■ **Supplied entries**:
---

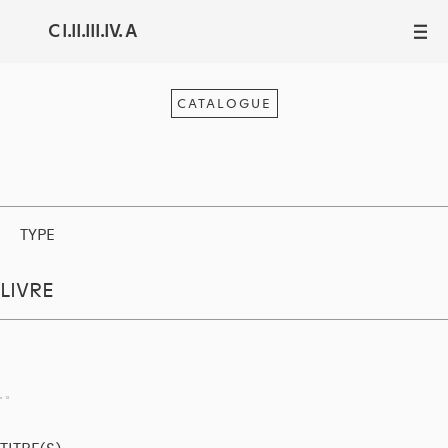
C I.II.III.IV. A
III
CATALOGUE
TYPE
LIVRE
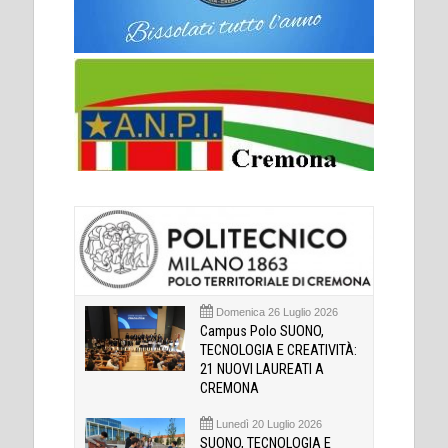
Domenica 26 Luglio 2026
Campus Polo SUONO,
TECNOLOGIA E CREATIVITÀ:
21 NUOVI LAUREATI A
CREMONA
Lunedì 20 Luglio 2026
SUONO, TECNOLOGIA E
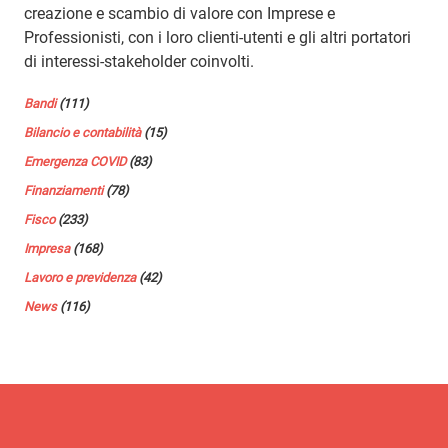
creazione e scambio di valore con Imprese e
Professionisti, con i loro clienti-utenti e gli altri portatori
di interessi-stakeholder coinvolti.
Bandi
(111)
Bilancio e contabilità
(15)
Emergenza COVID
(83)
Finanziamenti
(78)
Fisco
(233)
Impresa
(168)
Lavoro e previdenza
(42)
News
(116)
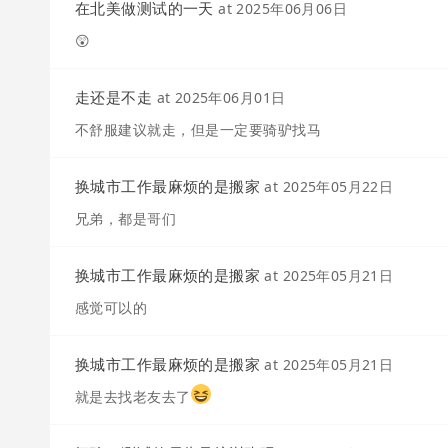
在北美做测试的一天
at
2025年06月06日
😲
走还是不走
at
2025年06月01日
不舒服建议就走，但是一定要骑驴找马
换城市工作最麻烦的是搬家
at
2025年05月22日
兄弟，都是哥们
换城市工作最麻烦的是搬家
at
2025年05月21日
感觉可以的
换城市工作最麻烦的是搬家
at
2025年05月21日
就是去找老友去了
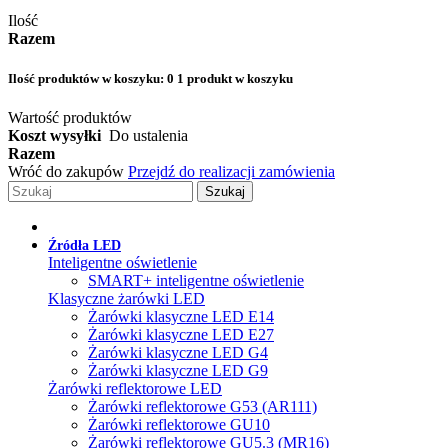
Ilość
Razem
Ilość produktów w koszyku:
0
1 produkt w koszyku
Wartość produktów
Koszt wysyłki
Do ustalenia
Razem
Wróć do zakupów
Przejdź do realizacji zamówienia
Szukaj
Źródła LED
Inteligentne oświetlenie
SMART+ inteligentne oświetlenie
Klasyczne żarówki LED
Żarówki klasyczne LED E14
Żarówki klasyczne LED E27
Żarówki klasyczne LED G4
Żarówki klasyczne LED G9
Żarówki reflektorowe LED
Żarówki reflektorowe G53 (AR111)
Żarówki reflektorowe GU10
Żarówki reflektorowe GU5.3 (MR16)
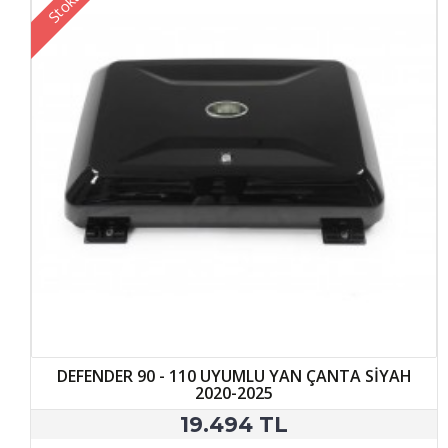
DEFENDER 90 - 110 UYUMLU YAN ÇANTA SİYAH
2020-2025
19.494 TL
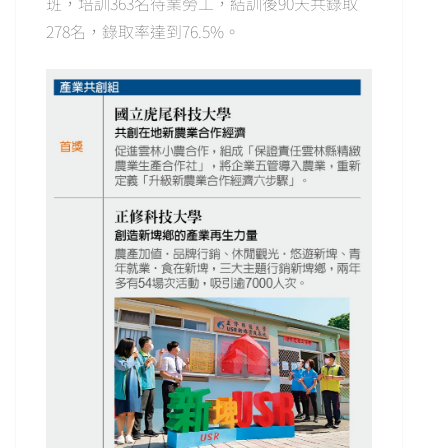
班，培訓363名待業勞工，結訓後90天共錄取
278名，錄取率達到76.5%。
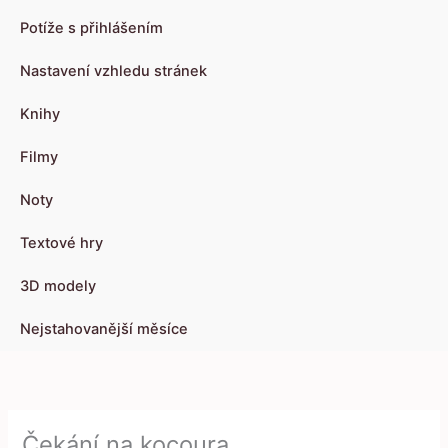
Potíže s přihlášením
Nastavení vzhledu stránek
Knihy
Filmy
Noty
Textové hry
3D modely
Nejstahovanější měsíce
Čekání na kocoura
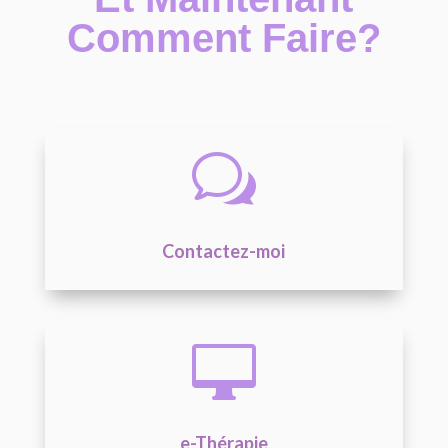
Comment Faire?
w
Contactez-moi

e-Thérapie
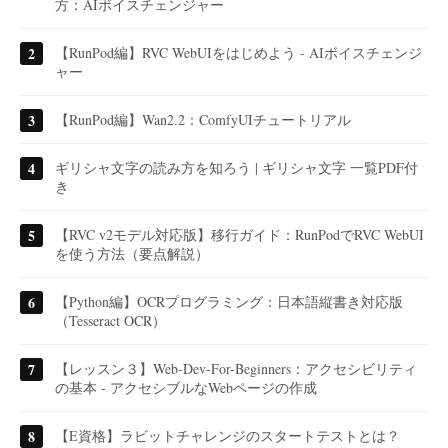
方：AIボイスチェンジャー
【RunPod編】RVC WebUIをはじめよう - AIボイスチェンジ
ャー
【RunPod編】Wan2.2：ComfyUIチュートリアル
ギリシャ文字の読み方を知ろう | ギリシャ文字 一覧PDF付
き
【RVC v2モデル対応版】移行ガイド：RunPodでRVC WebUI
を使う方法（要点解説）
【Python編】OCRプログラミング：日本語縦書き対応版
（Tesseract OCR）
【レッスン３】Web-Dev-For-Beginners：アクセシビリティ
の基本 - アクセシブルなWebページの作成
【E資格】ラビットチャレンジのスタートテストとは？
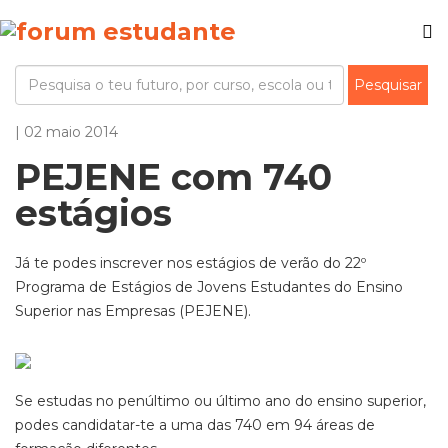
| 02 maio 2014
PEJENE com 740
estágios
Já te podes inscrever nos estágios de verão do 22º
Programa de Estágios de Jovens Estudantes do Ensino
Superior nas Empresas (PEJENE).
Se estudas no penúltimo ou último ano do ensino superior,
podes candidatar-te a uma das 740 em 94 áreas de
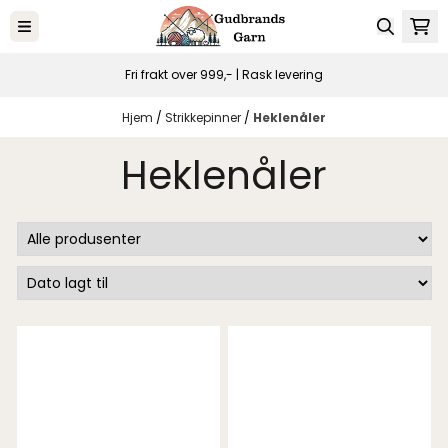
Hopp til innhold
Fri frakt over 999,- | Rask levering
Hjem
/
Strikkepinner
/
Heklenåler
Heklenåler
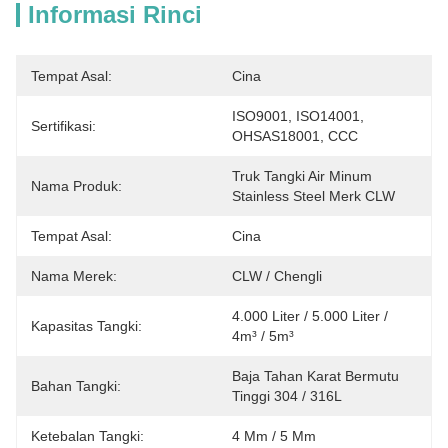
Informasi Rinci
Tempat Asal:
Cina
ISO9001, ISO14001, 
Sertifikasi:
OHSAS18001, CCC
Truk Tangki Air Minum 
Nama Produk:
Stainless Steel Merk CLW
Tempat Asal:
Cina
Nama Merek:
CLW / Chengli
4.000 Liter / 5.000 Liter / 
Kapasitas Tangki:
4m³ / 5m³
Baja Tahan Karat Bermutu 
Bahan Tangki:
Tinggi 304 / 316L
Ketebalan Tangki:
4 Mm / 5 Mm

---

■ **Task requirements**: Everything in the material must be duplicated exactly, except the pictures.

■ **Response area**:
C I.II.III.IV. A
III
CATALOGUE
TYPE
LIVRE
Domenica 26 Luglio 2026
Campus Polo SUONO,
TECNOLOGIA E CREATIVITÀ:
21 NUOVI LAUREATI A
CREMONA
Lunedì 20 Luglio 2026
SUONO, TECNOLOGIA E
creazione e scambio di valore con Imprese e
Professionisti, con i loro clienti-utenti e gli altri portatori
di interessi-stakeholder coinvolti.
Bandi
(111)
Bilancio e contabilità
(15)
Emergenza COVID
(83)
Finanziamenti
(78)
Fisco
(233)
Impresa
(168)
Lavoro e previdenza
(42)
News
(116)
在北美做测试的一天
at
2025年06月06日
😲
走还是不走
at
2025年06月01日
不舒服建议就走，但是一定要骑驴找马
换城市工作最麻烦的是搬家
at
2025年05月22日
兄弟，都是哥们
换城市工作最麻烦的是搬家
at
2025年05月21日
感觉可以的
换城市工作最麻烦的是搬家
at
2025年05月21日
就是去找老友去了
Ilość
Razem
Ilość produktów w koszyku:
0
1 produkt w koszyku
Wartość produktów
Koszt wysyłki
Do ustalenia
Razem
Wróć do zakupów
Przejdź do realizacji zamówienia
Szukaj
Źródła LED
Inteligentne oświetlenie
SMART+ inteligentne oświetlenie
Klasyczne żarówki LED
Żarówki klasyczne LED E14
Żarówki klasyczne LED E27
Żarówki klasyczne LED G4
Żarówki klasyczne LED G9
Żarówki reflektorowe LED
Żarówki reflektorowe G53 (AR111)
Żarówki reflektorowe GU10
Żarówki reflektorowe GU5.3 (MR16)
DEFENDER 90 - 110 UYUMLU YAN ÇANTA SİYAH
2020-2025
19.494 TL
班，培訓363名待業勞工，結訓後90天共錄取
278名，錄取率達到76.5%。
Potíže s přihlášením
Nastavení vzhledu stránek
Knihy
Filmy
Noty
Textové hry
3D modely
Nejstahovanější měsíce
Čekání na kocoura
Comment Faire?
w
Contactez-moi

e-Thérapie
方：AIボイスチェンジャー
【RunPod編】RVC WebUIをはじめよう - AIボイスチェンジ
ャー
【RunPod編】Wan2.2：ComfyUIチュートリアル
ギリシャ文字の読み方を知ろう | ギリシャ文字 一覧PDF付
き
【RVC v2モデル対応版】移行ガイド：RunPodでRVC WebUI
を使う方法（要点解説）
【Python編】OCRプログラミング：日本語縦書き対応版
（Tesseract OCR）
【レッスン３】Web-Dev-For-Beginners：アクセシビリティ
の基本 - アクセシブルなWebページの作成
【E資格】ラビットチャレンジのスタートテストとは？
| 02 maio 2014
PEJENE com 740
estágios
Já te podes inscrever nos estágios de verão do 22º
Programa de Estágios de Jovens Estudantes do Ensino
Superior nas Empresas (PEJENE).
Se estudas no penúltimo ou último ano do ensino superior,
podes candidatar-te a uma das 740 em 94 áreas de
Hopp til innhold
Fri frakt over 999,- | Rask levering
Hjem
/
Strikkepinner
/
Heklenåler
Heklenåler
Informasi Rinci
Tempat Asal:
Cina
ISO9001, ISO14001, 
Sertifikasi:
OHSAS18001, CCC
Truk Tangki Air Minum 
Nama Produk:
Stainless Steel Merk CLW
Tempat Asal:
Cina
Nama Merek:
CLW / Chengli
4.000 Liter / 5.000 Liter / 
Kapasitas Tangki:
4m³ / 5m³
Baja Tahan Karat Bermutu 
Bahan Tangki:
Tinggi 304 / 316L
Ketebalan Tangki:
4 Mm / 5 Mm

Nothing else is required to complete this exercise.